# Indoor arena



## HarleyWood (Oct 14, 2011)

our indoor arena has sand in it and saw dust for the dust it helps for a while but after riding for a while it gets too dusty even with the door and window open! we are looking for a different way that isnt expensive!


----------



## Iseul (Mar 8, 2010)

Just water it with a hose before you start riding, works like a charm.
_Posted via Mobile Device_


----------



## HarleyWood (Oct 14, 2011)

only problem with that is our barn has a 12' by 16' door thats open because we dont have a door for it yet so it would may freeze in there. its a little warmer then outside but right now we have 2 feet of snow and its going to get cold this week. we also want something easier then that something we can use in it like rubber but not expensive like it. so we dont have to water every time we want to use it.


----------



## Left Hand Percherons (Feb 1, 2011)

Mag Chloride is often sprayed on to control dust around here. Arena RX is another one. It won't freeze and one application usually last all winter. Until you get rid of the saw dust, you will always have a problem.


----------



## mls (Nov 28, 2006)

Calcium Chloride. Available in a pellet form you can spread with a hand push grass fertilizer spreader.
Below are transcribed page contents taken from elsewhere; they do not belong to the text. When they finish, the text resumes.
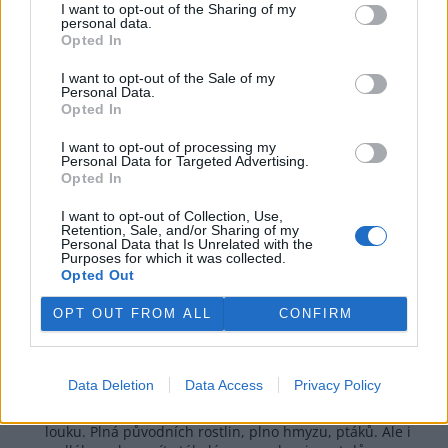
I want to opt-out of the Sharing of my
Reaguje na Slavomil Vinkler
personal data.
Výsledky neudržování PR viz sousední článek o
Opted In
koniklecích,: LIFE PROSPECTIVE - projekt pro lepší
ochranu rostlin, hub a živočichů
I want to opt-out of the Sale of my
Personal Data.
Opted In
Odpovědět
I want to opt-out of processing my
Jaroslav Pokorný
13.12.2024 13:28
Personal Data for Targeted Advertising.
JP
Opted In
Reaguje na Slavomil Vinkler
Problémem je, že dříve tyto plochy "stepního
I want to opt-out of Collection, Use,
charakteru" produkční byly. Pásly se tam ovce a kozy a
Retention, Sale, and/or Sharing of my
kosilo se tam seno. Vlastně tím způsobem jejich stepní
Personal Data that Is Unrelated with the
Purposes for which it was collected.
charakter vznikl. Jenže v současné době je nikdo tak
Opted Out
využívat nechce - máme se dobře a tak není nutné
drobné domácí zvířectvo chovat. A když se někdo dobře
OPT OUT FROM ALL
CONFIRM
nemá, není nucen pořídit si králíky, slepice, kozu, ale
dostane sociální dávky. Nehledě na to, že už ani na
vesnicích se většinou tato zvířata chovat nesmí.
Takž je nutno údržbu platit. Ale kde na to sehnat
Data Deletion
Data Access
Privacy Policy
peníze??
V TV byl německý film. Sedlák obhospodařoval přírodní
louku. Plná původních rostlin, plno hmyzu, ptáků. Ale i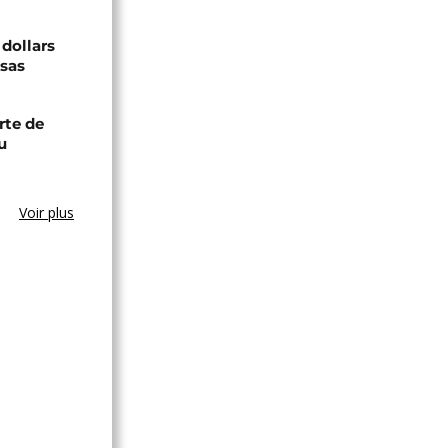
 dollars
isas
rte de
u
Voir plus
May take a bit for the initial application but only need to add a couple of bags a year for upkeep.

Works like a charm.


----------



## Muppetgirl (Sep 16, 2012)

Do you harrow it? Wet it and harrow just before you ride

Also I have heard of people using canola oil instead of water to reduce humidity in indoor arenas......seems like a very $$$$$ idea......


----------



## churumbeque (Dec 20, 2009)

I go to an arena that used playground mulch. Not dusty and as it breaks down they add more. It isn't deep either.


----------



## BigGirlsRideWarmbloods (Mar 28, 2010)

My previous barn had a similar problem so they mounted sprinklers from the rafters, and bought two lengths of plug in heated hoses. The sprinklers were a good 4 feet below the lights and since they were angled away there was never any back spray and they drained completely after use in the winter, but just in case, the hoses were heated.
_Posted via Mobile Device_


----------